Detrás de esta crisis hay factores demográficos, educativos y culturales. El envejecimiento de la población activa, la despoblación rural, la falta de orientación profesional temprana y una visión distorsionada de los oficios técnicos han creado un escenario complejo.

Durante años se promovió la idea de que el éxito pasaba exclusivamente por determinadas trayectorias académicas, mientras se minusvaloraban profesiones esenciales, hoy más necesarias que nunca.

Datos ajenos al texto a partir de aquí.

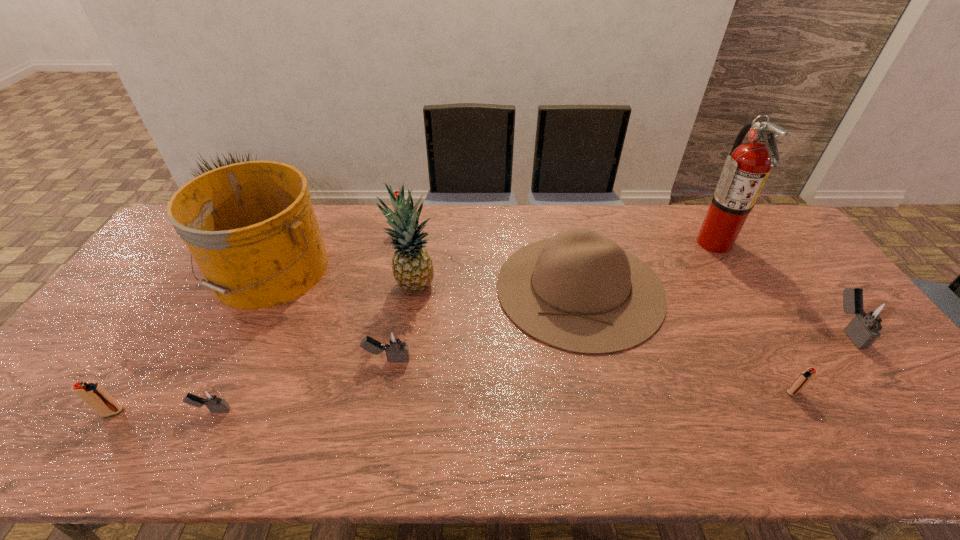 Where is `the tallest object`? This screenshot has width=960, height=540. the tallest object is located at coordinates (746, 169).

Find the location of a particular element. The width and height of the screenshot is (960, 540). red fire extinguisher is located at coordinates (746, 169).

What are the coordinates of `the second tallest object` in the screenshot? It's located at (412, 267).

Locate an element on the screen. The height and width of the screenshot is (540, 960). yellow pineapple is located at coordinates (412, 267).

Locate an element on the screen. The height and width of the screenshot is (540, 960). yellow bucket is located at coordinates (251, 228).

This screenshot has height=540, width=960. I want to click on bucket, so click(x=251, y=228).

This screenshot has width=960, height=540. Find the location of `the fourth tallest object`. the fourth tallest object is located at coordinates (579, 291).

Identify the location of sombrero. (579, 291).

Locate an element on the screen. Image resolution: width=960 pixels, height=540 pixels. the biggest red igniter is located at coordinates (396, 193).

Where is `the farthest red igniter`? This screenshot has height=540, width=960. the farthest red igniter is located at coordinates (396, 193).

Un reto urgente para el futuro de Extremadura

Instituciones, agentes sociales y sectores empresariales coinciden en que no hay soluciones rápidas, pero sí líneas claras de actuación: revalorizar socialmente los oficios, fortalecer la Formación Profesional, fomentar la formación dual, facilitar el acceso de jóvenes y mujeres a estos sectores y mejorar las condiciones laborales.

Porque el problema ya no es solo económico. Es estructural y social. Sin electricistas, albañiles, fontaneros o camioneros, las ciudades no funcionan, los pueblos se resienten y el desarrollo se frena.

Extremadura tiene trabajo. Tiene necesidad. Lo que empieza a faltarle son manos dispuestas a hacerlo.